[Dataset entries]
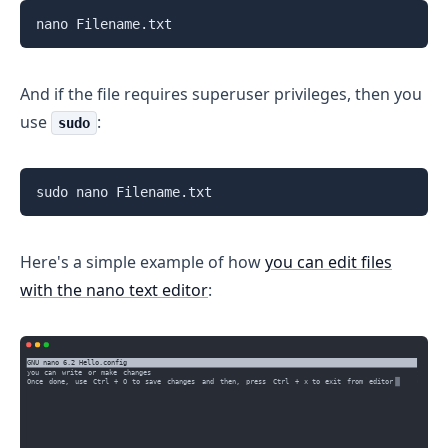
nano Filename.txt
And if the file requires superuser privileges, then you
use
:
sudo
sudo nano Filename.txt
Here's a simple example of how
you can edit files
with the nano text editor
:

[TASK ITEM]
Please give a count of the lines in the records where the word "Filename" occurs, with nothing besides it.

[RESPONSE TO THIS EXERCISE]
2